Investing.com -- President Donald Trump’s decision to impose 25% tariffs on imported aluminum and steel, effective March 4, is expected to boost U.S. metal prices, with aluminum seeing a more sustained impact than steel, according to Wolfe Research.
Wolfe Research highlighted that the tariffs would apply to semi-finished and finished products but not scrap metal or alumina.

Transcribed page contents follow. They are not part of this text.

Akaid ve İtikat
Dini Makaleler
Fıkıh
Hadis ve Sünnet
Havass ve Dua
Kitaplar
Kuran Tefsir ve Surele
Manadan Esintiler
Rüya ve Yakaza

While Trump stated there would be no exceptions, Reuters has reported a potential exclusion for Australia.
The U.S. aluminum market is structurally short, with 47% of demand met by imports and two domestic smelters recently shuttered, explained the firm.
Wolfe Research believes that Century Aluminum (NASDAQ:CENX) and Alcoa (NYSE:AA) stand to gain the most from rising aluminum prices.

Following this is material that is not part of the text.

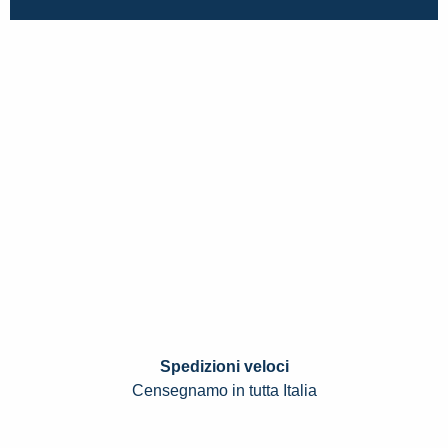
Spedizioni veloci
Censegnamo in tutta Italia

“If the Midwest Premium (MWP) were to rise to the level of the 25% tariff year-over-year, we arrive at $0.45/lb from 2024’s average of $0.19,” said Wolfe Research.

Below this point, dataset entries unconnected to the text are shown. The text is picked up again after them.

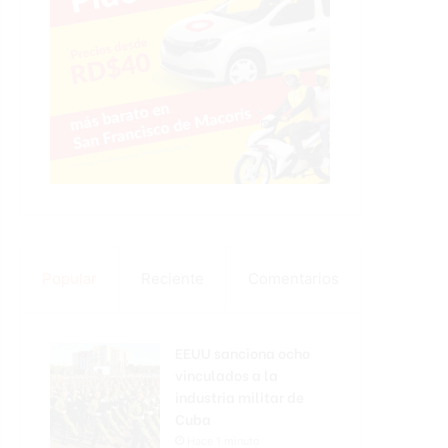
Popular
Reciente
Comentarios
EEUU sanciona ocho
vinculados a la
industria militar de
Cuba
Hace 1 minuto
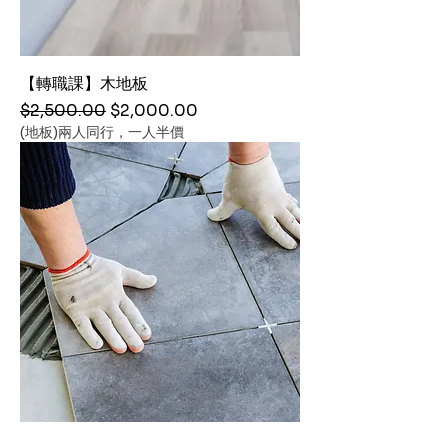
【轉職課】木地板
Regular Price
Sale Price
$2,500.00
$2,000.00
(地板)兩人同行，一人半價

They add that Alcoa and Century Aluminum have estimated a $146 million and $41 million respective benefit for every $100/ton (~$0.05/lb) increase in the MWP. This translates into an annualized benefit of nearly two times CENX’s 2024 EBITDA and 50% of AA’s.
For steel, the tariffs could push hot rolled coil (HRC) prices to $900 per ton from the current ~$775, but Wolfe Research expects prices to retreat in the second half of 2025 as domestic supply increases.
According to Wolfe Research, U.S. Steel, Steel Dynamics (NASDAQ:STLD), and Cleveland-Cliffs (NYSE:CLF) will likely see some benefit, while rebar producers like Commercial Metals and Nucor (NYSE:NUE) could gain from added trade protection.
Overall, Wolfe Research sees aluminum prices as "stickier" than steel and prefers Outperform-rated CENX and AA.